Traumatic brain injury This is how the artificial coma ends
Traumatic brain injury: When the artificial coma helps
01/29/2014
In most cases, a so-called traumatic brain injury occurs as a result of sports, work or household accidents. In rare cases, trauma can also occur through intentional trauma to the head of a person. This is often associated with injury to the skull or brain, as happened to racing professional Michael Schuhmacher.
The severity of an accident caused the doctors a month ago to put the former racer in an artificial coma. In severe accidents, it is the best way to relieve the body through the artificially induced deep sleep. People affected by a serious accident are put on long-term anesthetics with medication to eliminate pain and consciousness. An estimated 250,000 people in Germany suffer a traumatic brain injury and it should be the main cause of death among the under-45s. For the treating physicians, the outcome of such a serious illness is unpredictable, as the healing of patients depends on many factors. The swelling caused by the accident presses on the blood vessels and the oxygen supply can be maintained only poorly, which can lead to serious lasting damage. The physicians see in the artificial coma, the best way to relieve the patents and it will be maintained as long as possible.

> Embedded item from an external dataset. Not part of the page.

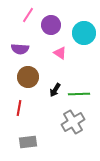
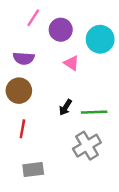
brown circle: (28, 77) -> (19, 91), moved

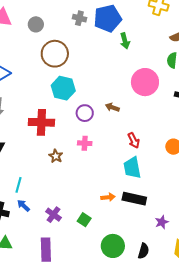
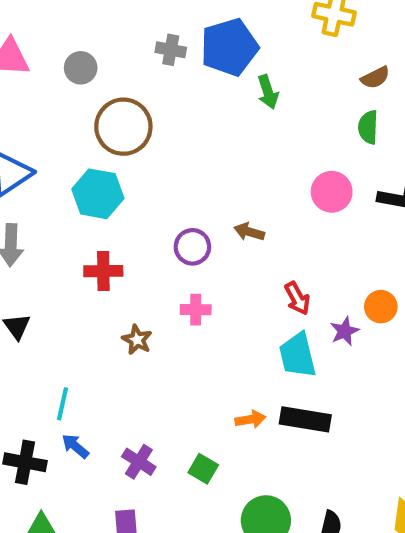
pink circle: (145, 82) -> (332, 192), moved, size x0.7
cyan hexagon: (63, 88) -> (98, 194), moved
red cross: (41, 122) -> (103, 271), size x0.7
purple star: (162, 222) -> (345, 331), moved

"The medical goal is always to end the artificial coma as soon as possible," says Andreas Zieger from the Institute for Special and Rehabilitation Education at the University of Oldenburg. "It will only be sustained if there are important reasons, for example because it is urgently needed to help the brain recover."
"How much the brain is damaged depends on where tissue has broken and to what extent," says Claudia Spies, head of the Department of Anesthesiology with a focus on surgical intensive care at the Charité in Berlin, told the newspaper „world“ "If there was a heavy hemorrhage on the right side, then you can expect that the abilities of the left body are limited." Frequently, those affected with craniocerebral trauma have problems with motor skills and speech. But also the memory, the concentration and the speed of thinking are affected. From time to time, personality changes were also observed.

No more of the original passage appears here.